* Data *
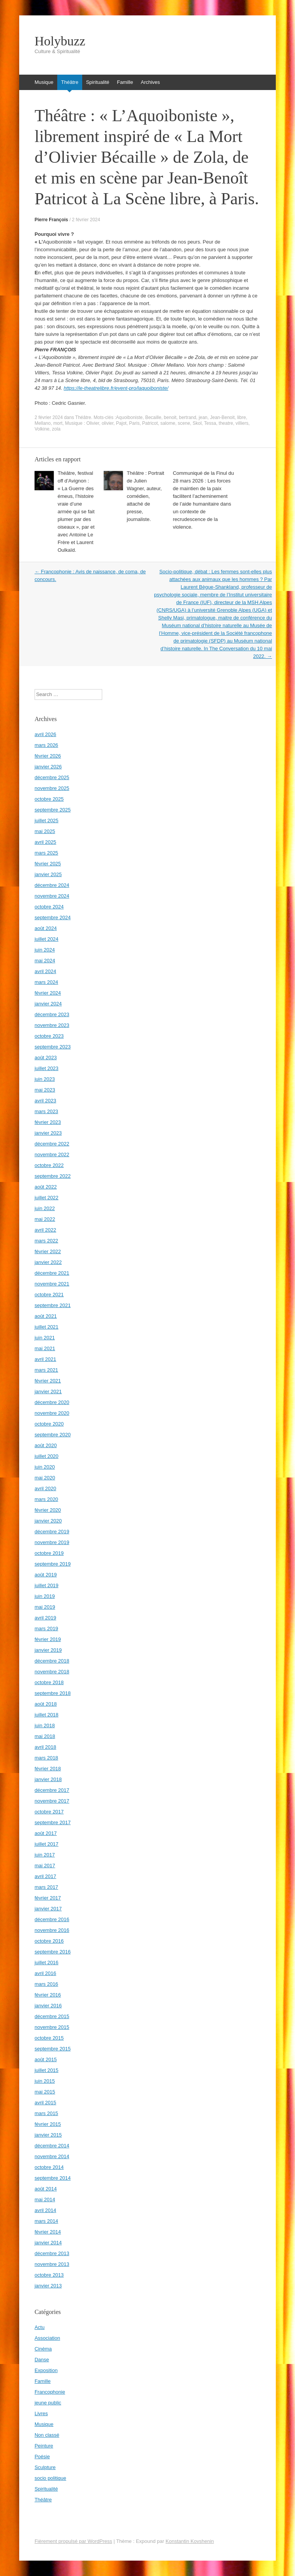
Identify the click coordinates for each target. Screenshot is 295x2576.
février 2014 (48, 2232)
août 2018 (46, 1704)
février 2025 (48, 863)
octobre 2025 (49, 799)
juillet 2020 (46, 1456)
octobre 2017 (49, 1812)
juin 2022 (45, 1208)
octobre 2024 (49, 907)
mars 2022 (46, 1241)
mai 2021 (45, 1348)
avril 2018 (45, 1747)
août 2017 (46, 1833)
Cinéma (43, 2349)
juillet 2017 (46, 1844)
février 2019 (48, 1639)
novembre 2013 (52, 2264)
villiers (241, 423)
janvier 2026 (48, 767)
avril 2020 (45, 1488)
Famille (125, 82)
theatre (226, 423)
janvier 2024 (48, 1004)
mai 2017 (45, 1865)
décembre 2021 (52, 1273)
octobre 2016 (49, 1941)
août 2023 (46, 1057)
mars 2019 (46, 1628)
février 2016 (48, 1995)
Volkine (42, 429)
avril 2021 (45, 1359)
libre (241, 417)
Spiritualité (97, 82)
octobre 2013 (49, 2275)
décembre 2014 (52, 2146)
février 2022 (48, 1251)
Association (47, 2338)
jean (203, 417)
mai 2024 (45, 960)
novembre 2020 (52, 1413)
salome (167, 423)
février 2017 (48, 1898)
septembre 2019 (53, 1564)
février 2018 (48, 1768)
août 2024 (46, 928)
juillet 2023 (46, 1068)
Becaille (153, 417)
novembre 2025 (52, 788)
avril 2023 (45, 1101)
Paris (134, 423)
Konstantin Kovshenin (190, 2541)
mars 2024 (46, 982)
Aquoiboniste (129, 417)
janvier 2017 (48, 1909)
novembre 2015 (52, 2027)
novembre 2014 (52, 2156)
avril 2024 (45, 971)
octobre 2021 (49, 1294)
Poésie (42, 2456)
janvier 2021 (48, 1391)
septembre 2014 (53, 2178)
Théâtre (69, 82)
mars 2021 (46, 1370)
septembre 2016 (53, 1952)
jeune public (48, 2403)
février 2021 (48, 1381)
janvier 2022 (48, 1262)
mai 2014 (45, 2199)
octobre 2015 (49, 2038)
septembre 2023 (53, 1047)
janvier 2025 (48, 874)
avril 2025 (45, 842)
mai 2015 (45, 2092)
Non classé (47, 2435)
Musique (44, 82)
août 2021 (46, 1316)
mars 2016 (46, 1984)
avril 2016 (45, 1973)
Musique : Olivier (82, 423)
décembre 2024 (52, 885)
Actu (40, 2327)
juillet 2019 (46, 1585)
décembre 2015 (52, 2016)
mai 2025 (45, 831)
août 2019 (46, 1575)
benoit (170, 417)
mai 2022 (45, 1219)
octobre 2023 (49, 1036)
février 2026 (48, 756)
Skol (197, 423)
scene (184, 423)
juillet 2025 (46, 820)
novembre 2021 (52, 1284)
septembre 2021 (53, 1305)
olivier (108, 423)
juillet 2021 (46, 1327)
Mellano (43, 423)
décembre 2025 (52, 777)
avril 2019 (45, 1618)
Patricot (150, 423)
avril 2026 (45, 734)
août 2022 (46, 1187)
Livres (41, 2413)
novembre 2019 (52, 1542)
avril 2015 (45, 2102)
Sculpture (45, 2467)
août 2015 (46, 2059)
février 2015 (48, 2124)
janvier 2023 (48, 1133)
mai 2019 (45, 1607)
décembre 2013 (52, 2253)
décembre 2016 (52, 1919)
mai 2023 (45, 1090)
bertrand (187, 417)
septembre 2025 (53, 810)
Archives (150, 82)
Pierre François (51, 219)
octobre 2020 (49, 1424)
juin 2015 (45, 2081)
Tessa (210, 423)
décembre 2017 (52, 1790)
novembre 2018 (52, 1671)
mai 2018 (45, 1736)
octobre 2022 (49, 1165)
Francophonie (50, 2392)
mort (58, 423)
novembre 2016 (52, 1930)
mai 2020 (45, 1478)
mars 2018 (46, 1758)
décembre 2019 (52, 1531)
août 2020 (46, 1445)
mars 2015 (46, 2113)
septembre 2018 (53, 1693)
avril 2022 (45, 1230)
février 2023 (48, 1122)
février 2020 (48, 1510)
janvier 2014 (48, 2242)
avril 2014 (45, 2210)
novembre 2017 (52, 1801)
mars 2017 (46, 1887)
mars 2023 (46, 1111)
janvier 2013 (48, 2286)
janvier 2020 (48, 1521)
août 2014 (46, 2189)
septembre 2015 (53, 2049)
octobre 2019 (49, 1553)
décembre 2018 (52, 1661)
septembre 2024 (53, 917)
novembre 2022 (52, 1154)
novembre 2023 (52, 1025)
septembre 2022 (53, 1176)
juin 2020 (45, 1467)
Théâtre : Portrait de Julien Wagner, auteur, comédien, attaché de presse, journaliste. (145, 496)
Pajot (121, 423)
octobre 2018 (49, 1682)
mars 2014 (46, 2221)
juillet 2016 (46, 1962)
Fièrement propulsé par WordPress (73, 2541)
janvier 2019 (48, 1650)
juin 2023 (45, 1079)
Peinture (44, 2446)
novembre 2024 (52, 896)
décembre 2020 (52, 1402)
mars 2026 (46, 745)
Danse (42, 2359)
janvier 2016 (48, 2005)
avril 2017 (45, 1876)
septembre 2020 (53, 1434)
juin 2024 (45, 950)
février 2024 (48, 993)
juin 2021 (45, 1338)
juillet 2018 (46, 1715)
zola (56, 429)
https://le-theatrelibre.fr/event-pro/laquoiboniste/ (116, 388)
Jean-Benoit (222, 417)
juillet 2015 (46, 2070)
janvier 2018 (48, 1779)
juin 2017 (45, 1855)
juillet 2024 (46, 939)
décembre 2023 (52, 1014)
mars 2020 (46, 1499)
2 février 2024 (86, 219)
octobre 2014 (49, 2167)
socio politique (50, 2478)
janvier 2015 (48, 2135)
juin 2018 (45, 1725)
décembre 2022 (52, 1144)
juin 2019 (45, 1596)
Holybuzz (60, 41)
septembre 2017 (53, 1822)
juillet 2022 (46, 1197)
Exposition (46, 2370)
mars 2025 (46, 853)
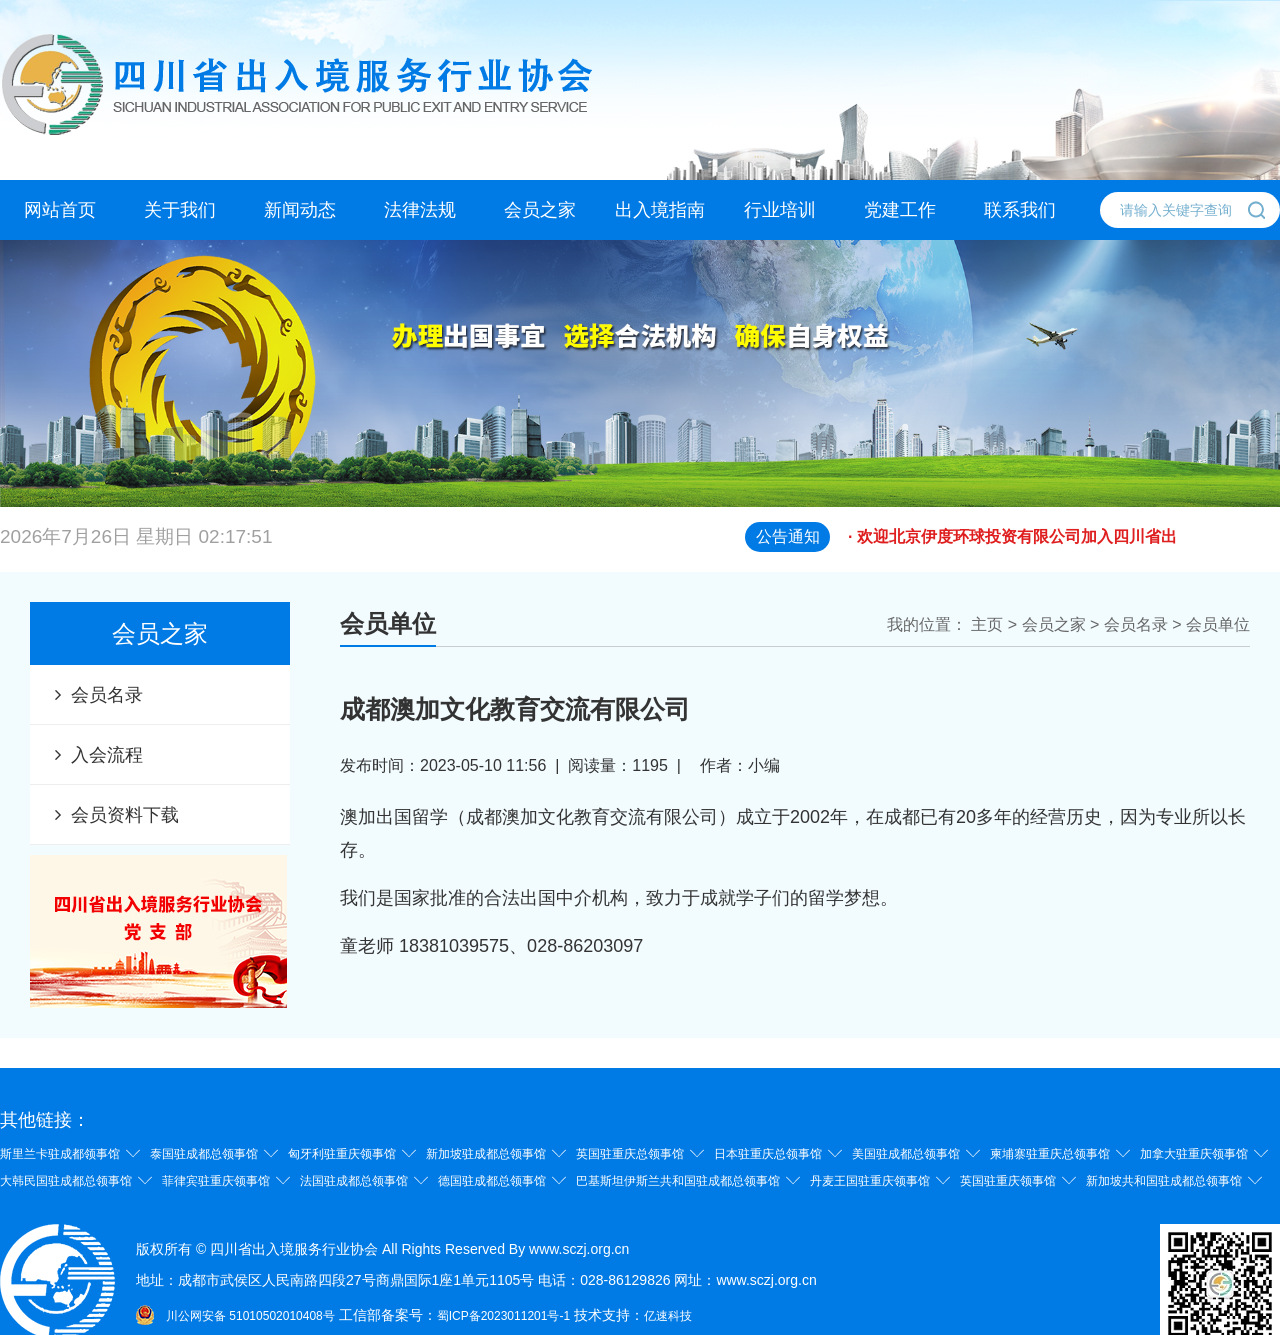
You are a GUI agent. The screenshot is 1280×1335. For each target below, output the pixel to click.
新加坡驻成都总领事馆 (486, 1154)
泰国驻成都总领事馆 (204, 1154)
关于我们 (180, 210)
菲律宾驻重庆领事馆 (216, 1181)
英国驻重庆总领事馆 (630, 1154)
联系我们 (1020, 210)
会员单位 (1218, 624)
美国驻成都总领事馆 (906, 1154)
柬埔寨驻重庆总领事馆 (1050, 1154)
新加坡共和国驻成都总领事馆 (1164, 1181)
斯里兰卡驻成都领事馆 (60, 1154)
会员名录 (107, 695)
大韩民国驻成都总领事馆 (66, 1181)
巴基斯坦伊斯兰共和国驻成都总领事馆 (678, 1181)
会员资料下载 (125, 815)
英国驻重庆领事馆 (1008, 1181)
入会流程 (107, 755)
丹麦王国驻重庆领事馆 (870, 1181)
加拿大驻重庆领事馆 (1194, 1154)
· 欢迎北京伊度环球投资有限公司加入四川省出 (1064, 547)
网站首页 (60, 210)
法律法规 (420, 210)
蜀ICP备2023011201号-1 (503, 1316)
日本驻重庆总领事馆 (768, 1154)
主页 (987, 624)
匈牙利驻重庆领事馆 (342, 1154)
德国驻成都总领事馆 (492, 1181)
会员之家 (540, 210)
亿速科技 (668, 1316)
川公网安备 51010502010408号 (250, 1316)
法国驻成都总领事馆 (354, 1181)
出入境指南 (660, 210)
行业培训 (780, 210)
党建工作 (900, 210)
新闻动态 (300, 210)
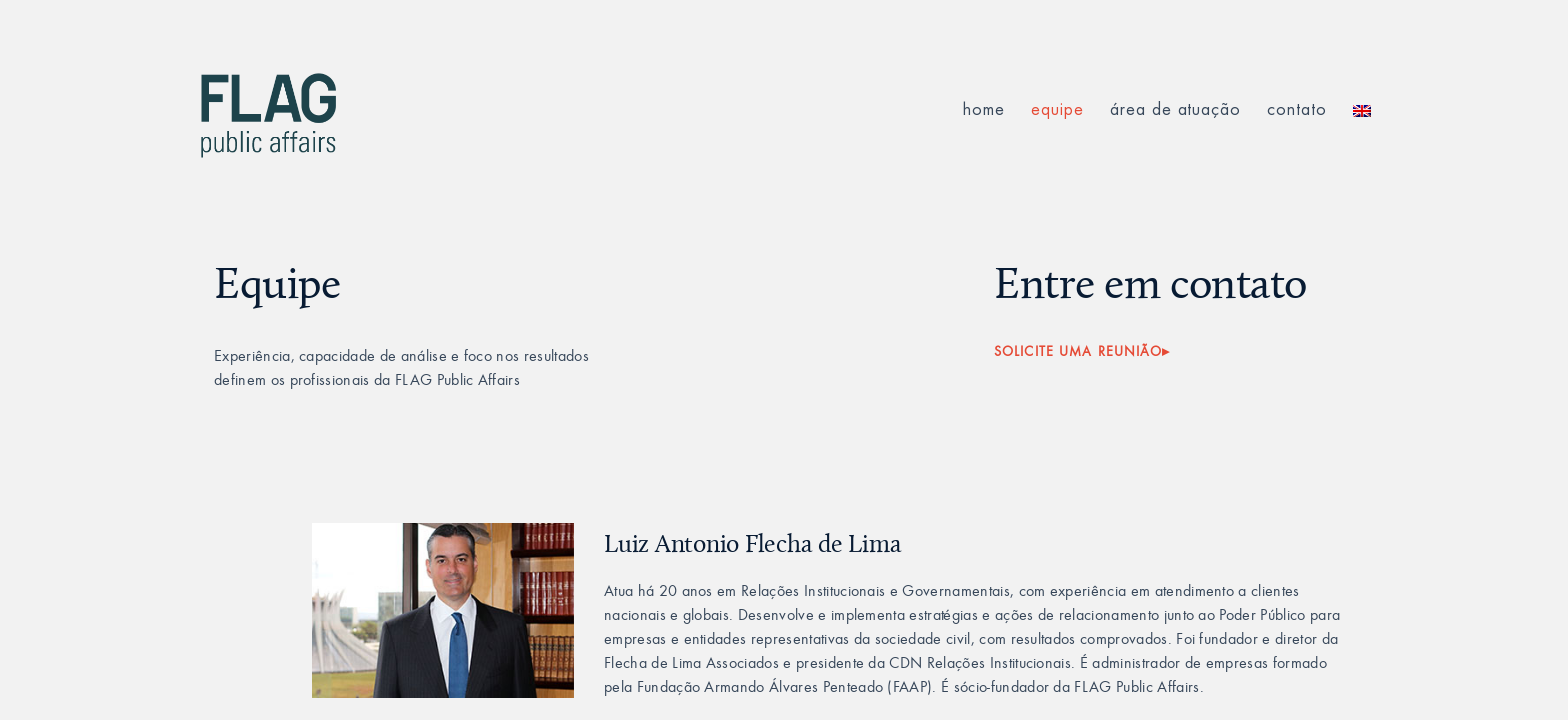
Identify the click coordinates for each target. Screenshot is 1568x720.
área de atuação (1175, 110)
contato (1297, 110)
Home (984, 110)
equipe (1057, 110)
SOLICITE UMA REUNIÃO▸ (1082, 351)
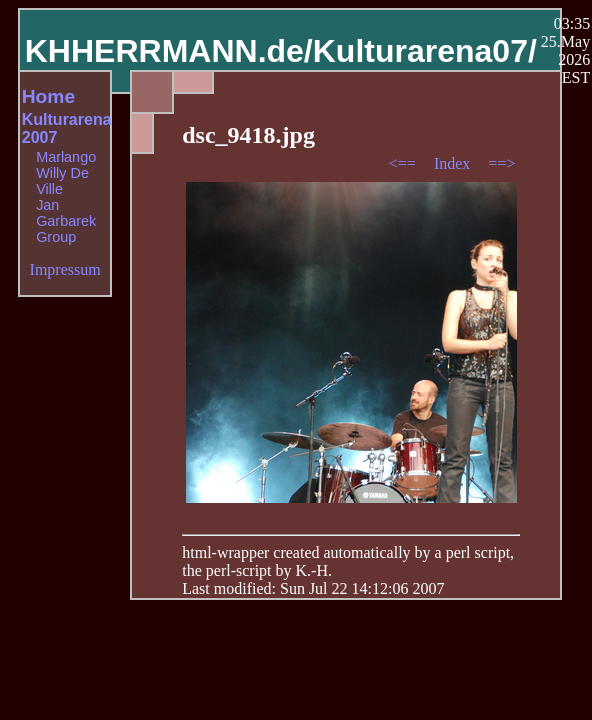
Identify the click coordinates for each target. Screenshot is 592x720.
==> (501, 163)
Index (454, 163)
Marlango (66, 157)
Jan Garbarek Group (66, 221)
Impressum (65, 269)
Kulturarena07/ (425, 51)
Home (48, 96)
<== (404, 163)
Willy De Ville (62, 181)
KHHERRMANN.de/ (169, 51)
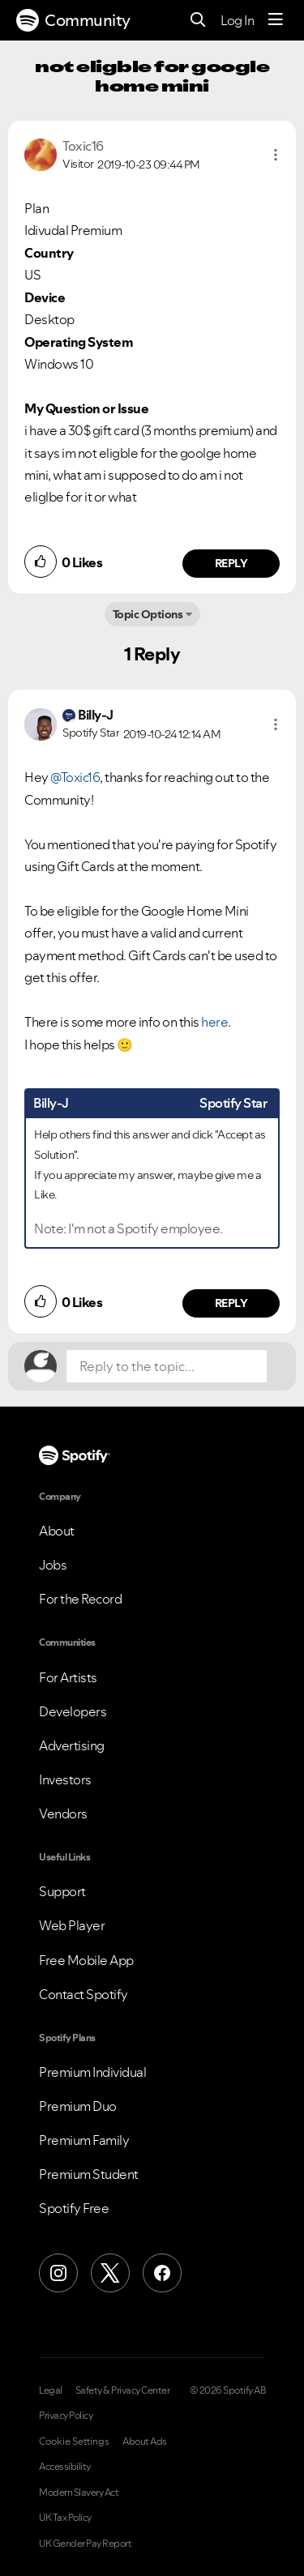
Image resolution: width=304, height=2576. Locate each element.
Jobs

* Exercise *
Only the lines from the start of the records above through the line containing "avril 2016 (45, 1973)" should be returned, exactly and with both ends, please; the pictures stay out.

* Solution to this task *
Identify the click coordinates for each target. Screenshot is 295x2576.
février 2014 (48, 2232)
août 2018 (46, 1704)
février 2025 (48, 863)
octobre 2025 (49, 799)
juillet 2020 (46, 1456)
octobre 2017 (49, 1812)
juin 2022 (45, 1208)
octobre 2024 (49, 907)
mars 2022 (46, 1241)
mai 2021 (45, 1348)
avril 2018 (45, 1747)
août 2017 (46, 1833)
Cinéma (43, 2349)
juillet 2017 (46, 1844)
février 2019 (48, 1639)
novembre 2013 (52, 2264)
villiers (241, 423)
janvier 2026 (48, 767)
avril 2020 (45, 1488)
Famille (125, 82)
theatre (226, 423)
janvier 2024 (48, 1004)
mai 2017 (45, 1865)
décembre 2021 (52, 1273)
octobre 2016 (49, 1941)
août 2023 (46, 1057)
mars 2019 (46, 1628)
février 2016 (48, 1995)
Volkine (42, 429)
avril 2021 (45, 1359)
libre (241, 417)
Spiritualité (97, 82)
octobre 2013 (49, 2275)
décembre 2014 (52, 2146)
février 2022 (48, 1251)
Association (47, 2338)
jean (203, 417)
mai 2024 (45, 960)
novembre 2020 (52, 1413)
salome (167, 423)
février 2017 (48, 1898)
septembre 2019 (53, 1564)
février 2018 (48, 1768)
août 2024 (46, 928)
juillet 2023 (46, 1068)
Becaille (153, 417)
novembre 2025 (52, 788)
avril 2023 (45, 1101)
Paris (134, 423)
Konstantin Kovshenin (190, 2541)
mars 2024 (46, 982)
Aquoiboniste (129, 417)
janvier 2017 (48, 1909)
novembre 2015 (52, 2027)
novembre 2014 (52, 2156)
avril 2024 (45, 971)
octobre 2021 (49, 1294)
Poésie (42, 2456)
janvier 2021 (48, 1391)
septembre 2014 (53, 2178)
Théâtre (69, 82)
mars 2021 (46, 1370)
septembre 2016 (53, 1952)
jeune public (48, 2403)
février 2021 (48, 1381)
janvier 2022 (48, 1262)
mai 2014 (45, 2199)
octobre 2015 (49, 2038)
septembre 2023 (53, 1047)
janvier 2025 (48, 874)
avril 2025 (45, 842)
mai 2015 (45, 2092)
Non classé (47, 2435)
Musique (44, 82)
août 2021 (46, 1316)
mars 2016 (46, 1984)
avril 2016 (45, 1973)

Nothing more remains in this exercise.